- Directions -
Exact copy, no pictures: return all the data below as written.

- Source data -

★ ★ ★ ★ ★ ★ ★

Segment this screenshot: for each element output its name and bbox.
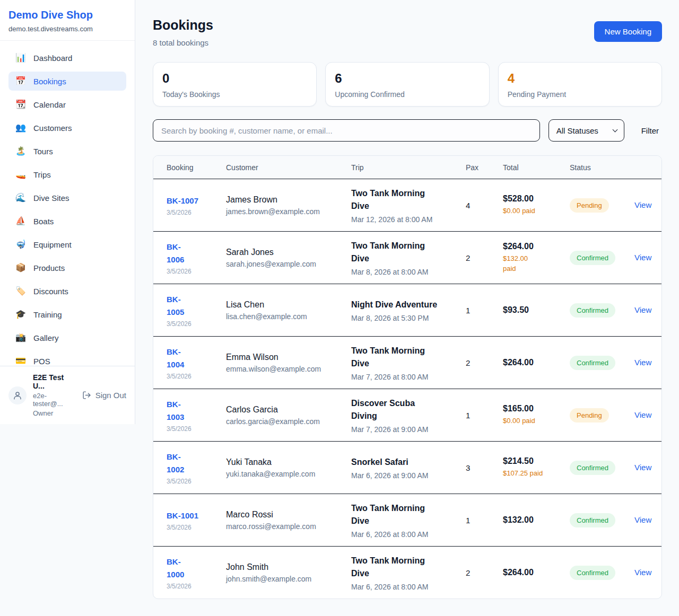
booking-id-link[interactable]: BK- 1004	[167, 346, 220, 371]
status-badge: Pending	[570, 198, 609, 213]
pax-count: 1	[466, 516, 503, 525]
sidebar-item-dashboard[interactable]: 📊 Dashboard	[8, 48, 126, 67]
view-link[interactable]: View	[628, 568, 651, 577]
booking-date: 3/5/2026	[167, 425, 220, 433]
dashboard-icon: 📊	[15, 54, 26, 62]
sidebar-item-equipment[interactable]: 🤿 Equipment	[8, 235, 126, 254]
table-row: BK- 1005 3/5/2026 Lisa Chen lisa.chen@ex…	[153, 284, 661, 336]
customer-name: Marco Rossi	[226, 510, 345, 520]
trip-name: Two Tank Morning Dive	[351, 187, 459, 213]
total-amount: $132.00	[503, 515, 563, 525]
sidebar-item-label: Gallery	[33, 333, 59, 342]
sidebar-item-pos[interactable]: 💳 POS	[8, 351, 126, 366]
total-amount: $93.50	[503, 305, 563, 315]
booking-date: 3/5/2026	[167, 524, 220, 531]
customer-name: Carlos Garcia	[226, 405, 345, 415]
sign-out-button[interactable]: Sign Out	[82, 391, 126, 400]
booking-id-link[interactable]: BK- 1000	[167, 556, 220, 581]
pax-count: 1	[466, 306, 503, 315]
sidebar-item-calendar[interactable]: 📆 Calendar	[8, 95, 126, 114]
pax-count: 2	[466, 358, 503, 367]
paid-amount: $0.00 paid	[503, 206, 563, 216]
view-link[interactable]: View	[628, 305, 651, 314]
sidebar-item-trips[interactable]: 🚤 Trips	[8, 165, 126, 184]
customer-email: john.smith@example.com	[226, 575, 345, 583]
avatar	[8, 386, 27, 404]
search-input[interactable]	[153, 119, 540, 142]
stat-value: 6	[335, 72, 480, 85]
brand-name: Demo Dive Shop	[8, 9, 126, 21]
sidebar-item-gallery[interactable]: 📸 Gallery	[8, 328, 126, 347]
column-header-trip: Trip	[351, 163, 466, 172]
trip-name: Night Dive Adventure	[351, 298, 459, 311]
sidebar-item-training[interactable]: 🎓 Training	[8, 305, 126, 324]
booking-id-link[interactable]: BK- 1003	[167, 398, 220, 424]
trip-name: Snorkel Safari	[351, 456, 459, 469]
sidebar-item-label: Calendar	[33, 100, 66, 109]
stat-label: Upcoming Confirmed	[335, 90, 480, 99]
table-row: BK-1001 3/5/2026 Marco Rossi marco.rossi…	[153, 494, 661, 546]
table-row: BK- 1002 3/5/2026 Yuki Tanaka yuki.tanak…	[153, 441, 661, 494]
booking-id-link[interactable]: BK- 1002	[167, 451, 220, 476]
dive-sites-icon: 🌊	[15, 193, 26, 202]
view-link[interactable]: View	[628, 410, 651, 419]
sidebar-item-dive-sites[interactable]: 🌊 Dive Sites	[8, 188, 126, 207]
user-info: E2E Test U... e2e-tester@... Owner	[33, 373, 76, 417]
paid-amount: $132.00 paid	[503, 254, 563, 274]
sidebar-item-label: Trips	[33, 170, 51, 179]
stat-card: 4 Pending Payment	[498, 62, 662, 107]
column-header-pax: Pax	[466, 163, 503, 172]
booking-id-link[interactable]: BK- 1006	[167, 241, 220, 266]
sidebar-item-label: Discounts	[33, 287, 68, 296]
customer-email: marco.rossi@example.com	[226, 522, 345, 531]
logout-icon	[82, 391, 91, 400]
table-row: BK- 1000 3/5/2026 John Smith john.smith@…	[153, 546, 661, 599]
total-amount: $214.50	[503, 456, 563, 466]
pax-count: 2	[466, 568, 503, 577]
user-name: E2E Test U...	[33, 373, 76, 390]
user-icon	[13, 391, 22, 400]
page-header: Bookings 8 total bookings New Booking	[153, 17, 662, 47]
sidebar-item-boats[interactable]: ⛵ Boats	[8, 212, 126, 231]
view-link[interactable]: View	[628, 200, 651, 209]
sidebar-item-products[interactable]: 📦 Products	[8, 258, 126, 277]
customer-name: Lisa Chen	[226, 300, 345, 310]
table-row: BK- 1006 3/5/2026 Sarah Jones sarah.jone…	[153, 231, 661, 284]
sidebar-item-label: Dive Sites	[33, 193, 69, 203]
training-icon: 🎓	[15, 310, 26, 319]
status-badge: Confirmed	[570, 513, 615, 527]
table-row: BK-1007 3/5/2026 James Brown james.brown…	[153, 179, 661, 231]
table-row: BK- 1003 3/5/2026 Carlos Garcia carlos.g…	[153, 389, 661, 441]
booking-id-link[interactable]: BK-1007	[167, 195, 220, 207]
column-header-booking: Booking	[153, 163, 226, 172]
sign-out-label: Sign Out	[95, 391, 126, 400]
stats-row: 0 Today's Bookings 6 Upcoming Confirmed …	[153, 62, 662, 107]
booking-id-link[interactable]: BK- 1005	[167, 293, 220, 319]
view-link[interactable]: View	[628, 253, 651, 262]
total-amount: $528.00	[503, 194, 563, 204]
products-icon: 📦	[15, 263, 26, 272]
gallery-icon: 📸	[15, 333, 26, 342]
trip-name: Two Tank Morning Dive	[351, 240, 459, 265]
customer-name: Emma Wilson	[226, 353, 345, 362]
view-link[interactable]: View	[628, 358, 651, 367]
trip-name: Two Tank Morning Dive	[351, 345, 459, 370]
filter-button[interactable]: Filter	[638, 126, 662, 135]
sidebar-item-discounts[interactable]: 🏷️ Discounts	[8, 281, 126, 301]
status-filter-select[interactable]: All Statuses	[549, 119, 624, 142]
discounts-icon: 🏷️	[15, 287, 26, 295]
view-link[interactable]: View	[628, 463, 651, 472]
view-link[interactable]: View	[628, 515, 651, 524]
booking-id-link[interactable]: BK-1001	[167, 509, 220, 522]
sidebar-item-label: Dashboard	[33, 54, 72, 63]
status-filter-value: All Statuses	[556, 126, 598, 135]
sidebar-item-tours[interactable]: 🏝️ Tours	[8, 142, 126, 161]
sidebar-item-bookings[interactable]: 📅 Bookings	[8, 72, 126, 91]
customer-name: James Brown	[226, 195, 345, 205]
sidebar-item-customers[interactable]: 👥 Customers	[8, 118, 126, 137]
status-badge: Confirmed	[570, 251, 615, 265]
sidebar-item-label: Bookings	[33, 77, 66, 86]
bookings-table: BookingCustomerTripPaxTotalStatus BK-100…	[153, 155, 662, 599]
new-booking-button[interactable]: New Booking	[594, 21, 662, 42]
stat-card: 6 Upcoming Confirmed	[325, 62, 489, 107]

★ ★ ★ ★ ★ ★ ★

- Solution to this problem -
Segment this screenshot: for each element output its name and bbox.
booking-id-link[interactable]: BK- 1004	[167, 346, 220, 371]
status-badge: Pending	[570, 198, 609, 213]
pax-count: 1	[466, 516, 503, 525]
sidebar-item-dashboard[interactable]: 📊 Dashboard	[8, 48, 126, 67]
view-link[interactable]: View	[628, 568, 651, 577]
booking-date: 3/5/2026	[167, 425, 220, 433]
dashboard-icon: 📊	[15, 54, 26, 62]
sidebar-item-equipment[interactable]: 🤿 Equipment	[8, 235, 126, 254]
table-row: BK- 1005 3/5/2026 Lisa Chen lisa.chen@ex…	[153, 284, 661, 336]
customer-name: Marco Rossi	[226, 510, 345, 520]
trip-name: Two Tank Morning Dive	[351, 187, 459, 213]
total-amount: $132.00	[503, 515, 563, 525]
sidebar-item-label: Gallery	[33, 333, 59, 342]
sidebar-item-pos[interactable]: 💳 POS	[8, 351, 126, 366]
total-amount: $93.50	[503, 305, 563, 315]
booking-date: 3/5/2026	[167, 524, 220, 531]
customer-name: Carlos Garcia	[226, 405, 345, 415]
sign-out-button[interactable]: Sign Out	[82, 391, 126, 400]
booking-id-link[interactable]: BK- 1000	[167, 556, 220, 581]
pax-count: 1	[466, 306, 503, 315]
sidebar-item-calendar[interactable]: 📆 Calendar	[8, 95, 126, 114]
pax-count: 2	[466, 358, 503, 367]
paid-amount: $0.00 paid	[503, 206, 563, 216]
view-link[interactable]: View	[628, 305, 651, 314]
sidebar-item-trips[interactable]: 🚤 Trips	[8, 165, 126, 184]
customer-email: john.smith@example.com	[226, 575, 345, 583]
avatar	[8, 386, 27, 404]
search-input[interactable]	[153, 119, 540, 142]
stat-value: 6	[335, 72, 480, 85]
brand-name: Demo Dive Shop	[8, 9, 126, 21]
sidebar-item-gallery[interactable]: 📸 Gallery	[8, 328, 126, 347]
column-header-trip: Trip	[351, 163, 466, 172]
trip-name: Night Dive Adventure	[351, 298, 459, 311]
sidebar-item-training[interactable]: 🎓 Training	[8, 305, 126, 324]
booking-id-link[interactable]: BK- 1003	[167, 398, 220, 424]
trip-name: Snorkel Safari	[351, 456, 459, 469]
sidebar-item-label: Calendar	[33, 100, 66, 109]
stat-label: Upcoming Confirmed	[335, 90, 480, 99]
table-row: BK-1001 3/5/2026 Marco Rossi marco.rossi…	[153, 494, 661, 546]
table-row: BK- 1002 3/5/2026 Yuki Tanaka yuki.tanak…	[153, 441, 661, 494]
booking-id-link[interactable]: BK- 1002	[167, 451, 220, 476]
dive-sites-icon: 🌊	[15, 193, 26, 202]
view-link[interactable]: View	[628, 410, 651, 419]
sidebar-item-dive-sites[interactable]: 🌊 Dive Sites	[8, 188, 126, 207]
user-info: E2E Test U... e2e-tester@... Owner	[33, 373, 76, 417]
paid-amount: $132.00 paid	[503, 254, 563, 274]
sidebar-item-label: Trips	[33, 170, 51, 179]
stat-card: 4 Pending Payment	[498, 62, 662, 107]
column-header-pax: Pax	[466, 163, 503, 172]
booking-id-link[interactable]: BK- 1006	[167, 241, 220, 266]
sidebar-item-label: Discounts	[33, 287, 68, 296]
customer-email: marco.rossi@example.com	[226, 522, 345, 531]
logout-icon	[82, 391, 91, 400]
table-row: BK- 1000 3/5/2026 John Smith john.smith@…	[153, 546, 661, 599]
total-amount: $214.50	[503, 456, 563, 466]
pax-count: 2	[466, 568, 503, 577]
user-name: E2E Test U...	[33, 373, 76, 390]
user-icon	[13, 391, 22, 400]
page-header: Bookings 8 total bookings New Booking	[153, 17, 662, 47]
sidebar-item-boats[interactable]: ⛵ Boats	[8, 212, 126, 231]
view-link[interactable]: View	[628, 200, 651, 209]
sidebar-item-products[interactable]: 📦 Products	[8, 258, 126, 277]
customer-name: Lisa Chen	[226, 300, 345, 310]
table-row: BK- 1006 3/5/2026 Sarah Jones sarah.jone…	[153, 231, 661, 284]
sidebar-item-label: Dive Sites	[33, 193, 69, 203]
training-icon: 🎓	[15, 310, 26, 319]
status-badge: Confirmed	[570, 513, 615, 527]
table-row: BK-1007 3/5/2026 James Brown james.brown…	[153, 179, 661, 231]
table-row: BK- 1003 3/5/2026 Carlos Garcia carlos.g…	[153, 389, 661, 441]
booking-id-link[interactable]: BK-1007	[167, 195, 220, 207]
column-header-booking: Booking	[153, 163, 226, 172]
sign-out-label: Sign Out	[95, 391, 126, 400]
stats-row: 0 Today's Bookings 6 Upcoming Confirmed …	[153, 62, 662, 107]
booking-id-link[interactable]: BK- 1005	[167, 293, 220, 319]
view-link[interactable]: View	[628, 253, 651, 262]
total-amount: $528.00	[503, 194, 563, 204]
products-icon: 📦	[15, 263, 26, 272]
gallery-icon: 📸	[15, 333, 26, 342]
trip-name: Two Tank Morning Dive	[351, 240, 459, 265]
customer-name: Emma Wilson	[226, 353, 345, 362]
view-link[interactable]: View	[628, 358, 651, 367]
trip-name: Two Tank Morning Dive	[351, 345, 459, 370]
filter-button[interactable]: Filter	[638, 126, 662, 135]
sidebar-item-discounts[interactable]: 🏷️ Discounts	[8, 281, 126, 301]
status-filter-select[interactable]: All Statuses	[549, 119, 624, 142]
discounts-icon: 🏷️	[15, 287, 26, 295]
view-link[interactable]: View	[628, 463, 651, 472]
view-link[interactable]: View	[628, 515, 651, 524]
booking-id-link[interactable]: BK-1001	[167, 509, 220, 522]
sidebar-item-label: Dashboard	[33, 54, 72, 63]
status-filter-value: All Statuses	[556, 126, 598, 135]
sidebar-item-tours[interactable]: 🏝️ Tours	[8, 142, 126, 161]
sidebar-item-bookings[interactable]: 📅 Bookings	[8, 72, 126, 91]
customer-name: James Brown	[226, 195, 345, 205]
sidebar-item-customers[interactable]: 👥 Customers	[8, 118, 126, 137]
status-badge: Confirmed	[570, 251, 615, 265]
sidebar-item-label: Bookings	[33, 77, 66, 86]
bookings-table: BookingCustomerTripPaxTotalStatus BK-100…	[153, 155, 662, 599]
new-booking-button[interactable]: New Booking	[594, 21, 662, 42]
stat-card: 6 Upcoming Confirmed	[325, 62, 489, 107]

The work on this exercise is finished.